> **Directions for this task**:
Only one portion of the data is to be written out: from the line bearing "interior, saber quiénes somos en realidad y" through the line bearing "personal y espiritual.". Write it exactly as it appears.

(Record excerpts)

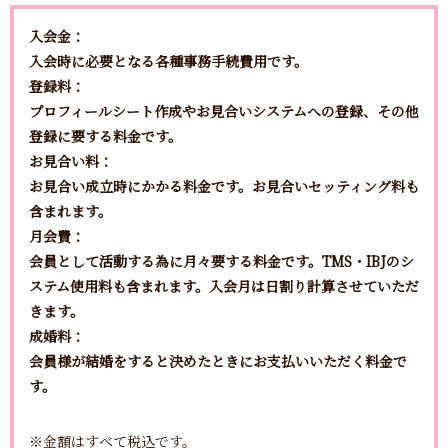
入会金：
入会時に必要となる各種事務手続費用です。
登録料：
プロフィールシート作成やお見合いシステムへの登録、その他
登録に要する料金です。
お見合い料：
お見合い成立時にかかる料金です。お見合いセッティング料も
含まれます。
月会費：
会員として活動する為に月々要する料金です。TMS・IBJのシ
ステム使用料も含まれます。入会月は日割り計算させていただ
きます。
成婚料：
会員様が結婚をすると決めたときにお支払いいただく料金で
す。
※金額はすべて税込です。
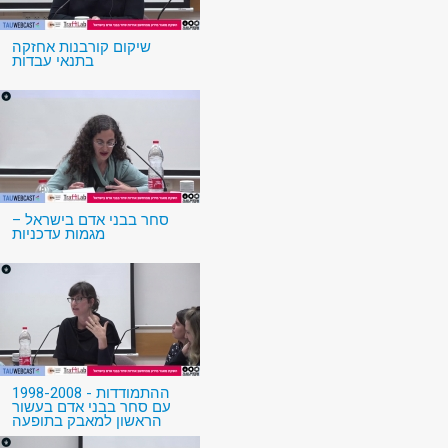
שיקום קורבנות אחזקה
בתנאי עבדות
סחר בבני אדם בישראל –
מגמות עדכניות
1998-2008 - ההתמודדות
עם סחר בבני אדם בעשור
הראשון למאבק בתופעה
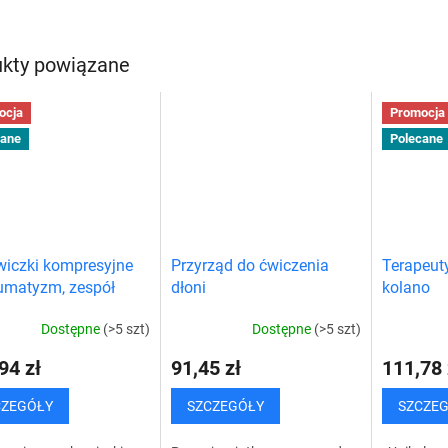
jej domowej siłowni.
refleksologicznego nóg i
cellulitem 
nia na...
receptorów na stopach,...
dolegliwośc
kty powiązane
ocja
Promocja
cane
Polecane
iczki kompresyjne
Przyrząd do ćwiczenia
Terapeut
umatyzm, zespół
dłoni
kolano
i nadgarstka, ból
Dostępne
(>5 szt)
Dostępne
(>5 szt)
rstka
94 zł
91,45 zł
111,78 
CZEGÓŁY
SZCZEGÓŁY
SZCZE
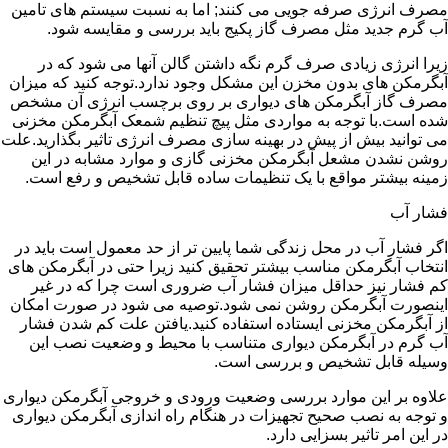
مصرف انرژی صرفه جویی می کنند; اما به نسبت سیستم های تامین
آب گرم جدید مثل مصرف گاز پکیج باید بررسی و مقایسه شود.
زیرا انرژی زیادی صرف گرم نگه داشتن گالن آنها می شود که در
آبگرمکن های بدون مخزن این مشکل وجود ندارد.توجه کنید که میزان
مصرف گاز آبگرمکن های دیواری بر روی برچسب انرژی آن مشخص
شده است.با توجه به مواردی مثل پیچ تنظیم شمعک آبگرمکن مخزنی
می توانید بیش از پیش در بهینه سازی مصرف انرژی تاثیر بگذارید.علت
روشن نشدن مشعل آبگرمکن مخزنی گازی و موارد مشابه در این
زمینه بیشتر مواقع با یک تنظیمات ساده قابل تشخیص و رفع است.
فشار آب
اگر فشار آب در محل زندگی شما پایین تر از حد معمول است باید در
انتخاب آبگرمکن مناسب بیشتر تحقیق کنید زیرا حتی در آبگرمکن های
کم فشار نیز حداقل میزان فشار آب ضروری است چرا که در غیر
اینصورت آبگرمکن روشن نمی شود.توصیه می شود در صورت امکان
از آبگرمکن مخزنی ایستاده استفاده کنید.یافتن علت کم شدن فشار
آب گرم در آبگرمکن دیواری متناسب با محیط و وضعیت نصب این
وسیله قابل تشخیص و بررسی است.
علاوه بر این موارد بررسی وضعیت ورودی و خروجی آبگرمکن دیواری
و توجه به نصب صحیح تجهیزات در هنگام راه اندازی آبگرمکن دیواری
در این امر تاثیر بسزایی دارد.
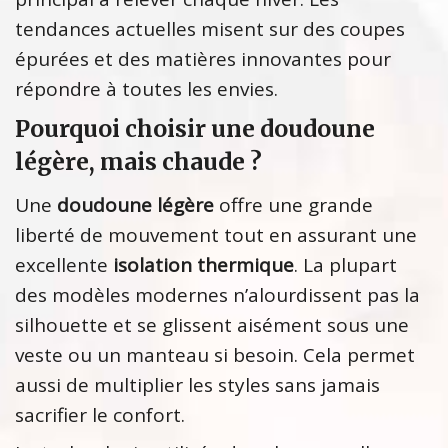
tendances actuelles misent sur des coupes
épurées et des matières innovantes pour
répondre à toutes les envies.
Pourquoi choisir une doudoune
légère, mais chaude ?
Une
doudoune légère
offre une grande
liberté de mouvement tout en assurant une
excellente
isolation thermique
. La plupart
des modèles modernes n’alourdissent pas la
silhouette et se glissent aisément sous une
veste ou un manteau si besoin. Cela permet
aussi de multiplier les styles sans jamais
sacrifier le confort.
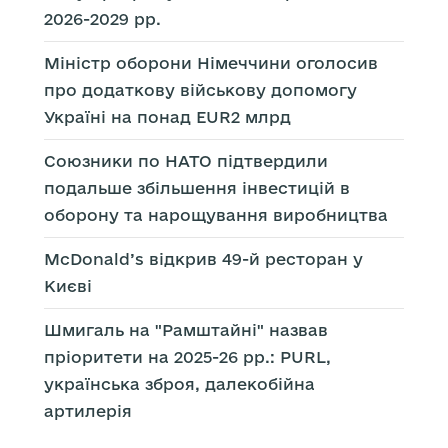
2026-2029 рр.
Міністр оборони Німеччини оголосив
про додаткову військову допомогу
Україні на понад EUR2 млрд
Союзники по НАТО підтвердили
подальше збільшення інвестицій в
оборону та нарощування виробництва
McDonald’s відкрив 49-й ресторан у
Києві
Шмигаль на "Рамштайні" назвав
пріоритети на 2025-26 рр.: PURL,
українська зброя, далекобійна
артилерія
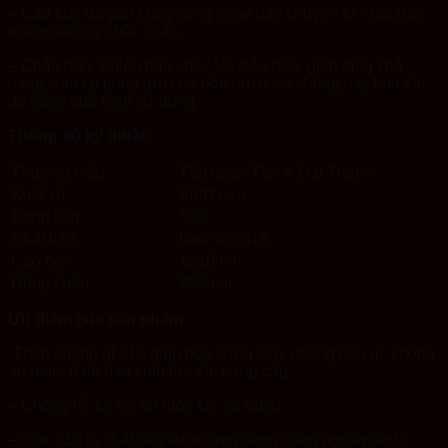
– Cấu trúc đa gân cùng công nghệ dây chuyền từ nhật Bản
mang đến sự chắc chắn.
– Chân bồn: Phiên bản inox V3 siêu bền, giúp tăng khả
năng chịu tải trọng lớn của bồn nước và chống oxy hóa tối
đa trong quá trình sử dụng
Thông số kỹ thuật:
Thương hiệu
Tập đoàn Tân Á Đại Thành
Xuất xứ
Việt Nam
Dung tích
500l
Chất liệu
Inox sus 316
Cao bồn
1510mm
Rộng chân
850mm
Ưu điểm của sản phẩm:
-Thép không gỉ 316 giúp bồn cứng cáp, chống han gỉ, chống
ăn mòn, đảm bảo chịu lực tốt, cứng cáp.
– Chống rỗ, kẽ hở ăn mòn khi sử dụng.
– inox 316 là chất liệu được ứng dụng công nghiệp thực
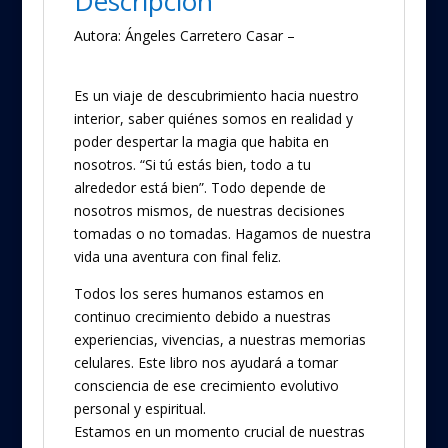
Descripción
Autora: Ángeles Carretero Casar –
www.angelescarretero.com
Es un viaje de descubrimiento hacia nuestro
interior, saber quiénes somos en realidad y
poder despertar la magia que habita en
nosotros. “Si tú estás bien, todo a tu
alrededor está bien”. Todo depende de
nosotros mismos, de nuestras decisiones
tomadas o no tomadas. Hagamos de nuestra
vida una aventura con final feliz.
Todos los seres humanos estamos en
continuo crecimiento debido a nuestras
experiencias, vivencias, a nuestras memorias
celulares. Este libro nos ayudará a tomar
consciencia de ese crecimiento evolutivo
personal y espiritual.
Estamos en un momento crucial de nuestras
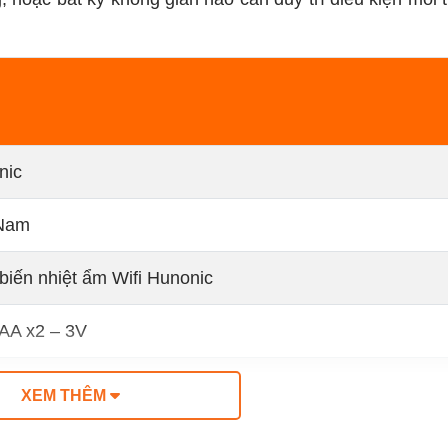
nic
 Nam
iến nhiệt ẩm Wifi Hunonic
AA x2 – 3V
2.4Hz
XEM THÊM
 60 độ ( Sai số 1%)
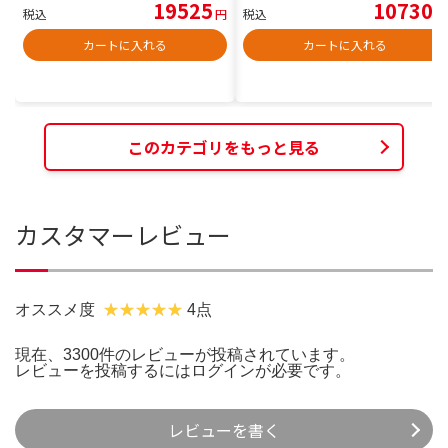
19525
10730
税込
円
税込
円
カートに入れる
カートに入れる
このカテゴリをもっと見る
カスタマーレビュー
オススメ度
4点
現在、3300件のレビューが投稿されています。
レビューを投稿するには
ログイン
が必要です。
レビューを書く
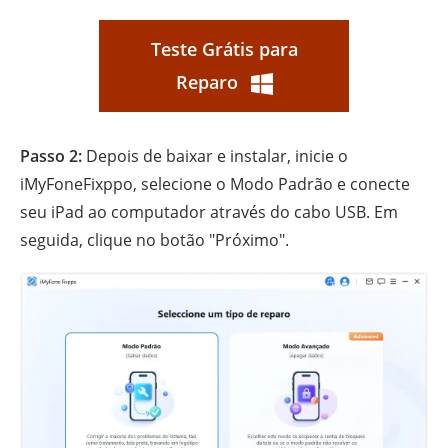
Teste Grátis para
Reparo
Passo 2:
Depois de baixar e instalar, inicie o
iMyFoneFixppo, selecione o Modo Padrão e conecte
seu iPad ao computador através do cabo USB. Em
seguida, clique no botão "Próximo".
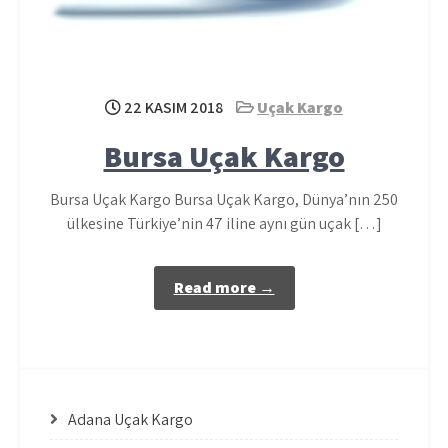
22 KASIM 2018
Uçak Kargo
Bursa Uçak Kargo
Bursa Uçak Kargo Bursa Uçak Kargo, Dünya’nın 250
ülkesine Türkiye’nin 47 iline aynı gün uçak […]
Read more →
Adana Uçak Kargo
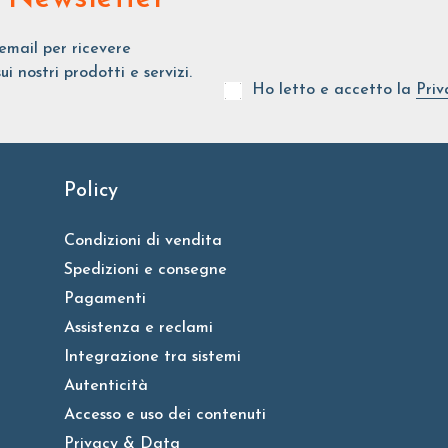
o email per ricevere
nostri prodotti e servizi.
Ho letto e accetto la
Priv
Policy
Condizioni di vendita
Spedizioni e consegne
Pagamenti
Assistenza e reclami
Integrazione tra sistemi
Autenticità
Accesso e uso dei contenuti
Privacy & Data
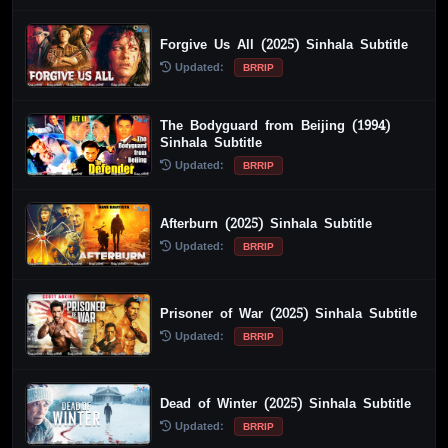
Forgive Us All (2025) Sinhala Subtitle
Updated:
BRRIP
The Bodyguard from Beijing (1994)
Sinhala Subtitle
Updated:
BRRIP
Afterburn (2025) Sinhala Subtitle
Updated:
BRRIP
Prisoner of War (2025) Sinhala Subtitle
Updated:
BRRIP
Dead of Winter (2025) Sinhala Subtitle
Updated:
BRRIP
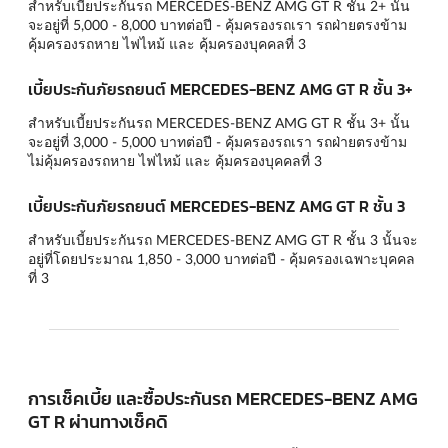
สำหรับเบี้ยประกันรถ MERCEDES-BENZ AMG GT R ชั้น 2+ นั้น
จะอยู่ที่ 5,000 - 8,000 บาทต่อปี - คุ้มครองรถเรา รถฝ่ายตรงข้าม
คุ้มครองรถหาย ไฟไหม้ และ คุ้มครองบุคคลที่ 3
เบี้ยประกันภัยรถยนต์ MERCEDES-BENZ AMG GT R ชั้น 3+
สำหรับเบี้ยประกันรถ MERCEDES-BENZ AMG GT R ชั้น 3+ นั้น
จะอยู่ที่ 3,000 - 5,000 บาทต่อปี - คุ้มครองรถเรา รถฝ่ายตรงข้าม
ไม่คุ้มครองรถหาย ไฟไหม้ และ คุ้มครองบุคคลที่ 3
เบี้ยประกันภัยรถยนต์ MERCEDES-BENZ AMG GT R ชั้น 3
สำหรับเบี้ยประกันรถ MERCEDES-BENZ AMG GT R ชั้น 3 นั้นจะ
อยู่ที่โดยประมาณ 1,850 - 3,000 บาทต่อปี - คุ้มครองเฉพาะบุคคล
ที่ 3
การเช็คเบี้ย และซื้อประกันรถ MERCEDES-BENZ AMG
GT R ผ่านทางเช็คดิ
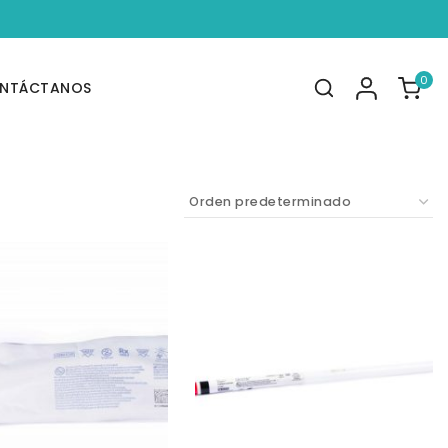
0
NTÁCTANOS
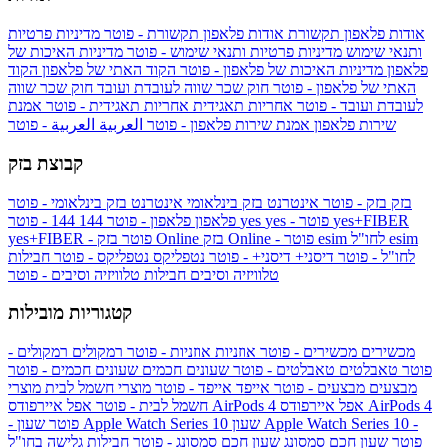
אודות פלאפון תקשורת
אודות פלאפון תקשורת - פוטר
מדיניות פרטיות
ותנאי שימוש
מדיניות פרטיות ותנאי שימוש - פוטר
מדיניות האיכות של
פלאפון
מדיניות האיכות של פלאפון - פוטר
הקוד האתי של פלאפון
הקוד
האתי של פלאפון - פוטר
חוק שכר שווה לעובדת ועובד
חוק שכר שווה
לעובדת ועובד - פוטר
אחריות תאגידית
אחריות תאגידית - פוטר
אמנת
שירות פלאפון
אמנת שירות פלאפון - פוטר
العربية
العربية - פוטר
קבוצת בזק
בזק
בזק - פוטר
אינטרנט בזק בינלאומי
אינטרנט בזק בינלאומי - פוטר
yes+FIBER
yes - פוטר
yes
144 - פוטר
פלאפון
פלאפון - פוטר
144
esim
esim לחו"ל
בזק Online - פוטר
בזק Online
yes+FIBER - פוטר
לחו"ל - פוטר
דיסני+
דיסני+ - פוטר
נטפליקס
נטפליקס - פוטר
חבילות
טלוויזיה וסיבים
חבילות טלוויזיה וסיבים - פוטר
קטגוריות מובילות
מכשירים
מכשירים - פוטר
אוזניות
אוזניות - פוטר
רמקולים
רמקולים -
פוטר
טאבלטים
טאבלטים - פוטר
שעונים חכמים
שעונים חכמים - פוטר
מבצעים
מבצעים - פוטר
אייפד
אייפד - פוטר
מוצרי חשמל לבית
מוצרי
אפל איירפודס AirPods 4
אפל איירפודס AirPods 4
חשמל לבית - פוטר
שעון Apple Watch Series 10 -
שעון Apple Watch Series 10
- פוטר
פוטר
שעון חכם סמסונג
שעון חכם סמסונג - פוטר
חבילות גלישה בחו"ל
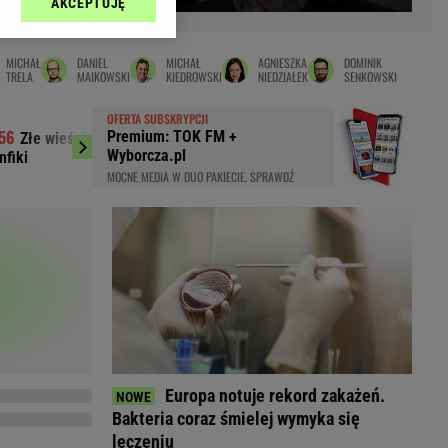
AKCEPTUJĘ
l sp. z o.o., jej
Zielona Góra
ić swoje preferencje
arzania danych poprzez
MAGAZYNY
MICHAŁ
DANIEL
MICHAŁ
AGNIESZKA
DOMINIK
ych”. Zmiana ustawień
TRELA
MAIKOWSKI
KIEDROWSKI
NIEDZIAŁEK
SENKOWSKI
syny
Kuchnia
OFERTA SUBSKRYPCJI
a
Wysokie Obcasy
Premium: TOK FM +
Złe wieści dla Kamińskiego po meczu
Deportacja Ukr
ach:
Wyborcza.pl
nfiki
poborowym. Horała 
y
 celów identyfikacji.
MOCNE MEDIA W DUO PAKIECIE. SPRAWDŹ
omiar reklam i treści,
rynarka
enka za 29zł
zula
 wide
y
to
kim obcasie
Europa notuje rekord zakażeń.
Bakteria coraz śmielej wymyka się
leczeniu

(End Record excerpts)

> **Task response**:
interior, saber quiénes somos en realidad y
poder despertar la magia que habita en
nosotros. “Si tú estás bien, todo a tu
alrededor está bien”. Todo depende de
nosotros mismos, de nuestras decisiones
tomadas o no tomadas. Hagamos de nuestra
vida una aventura con final feliz.
Todos los seres humanos estamos en
continuo crecimiento debido a nuestras
experiencias, vivencias, a nuestras memorias
celulares. Este libro nos ayudará a tomar
consciencia de ese crecimiento evolutivo
personal y espiritual.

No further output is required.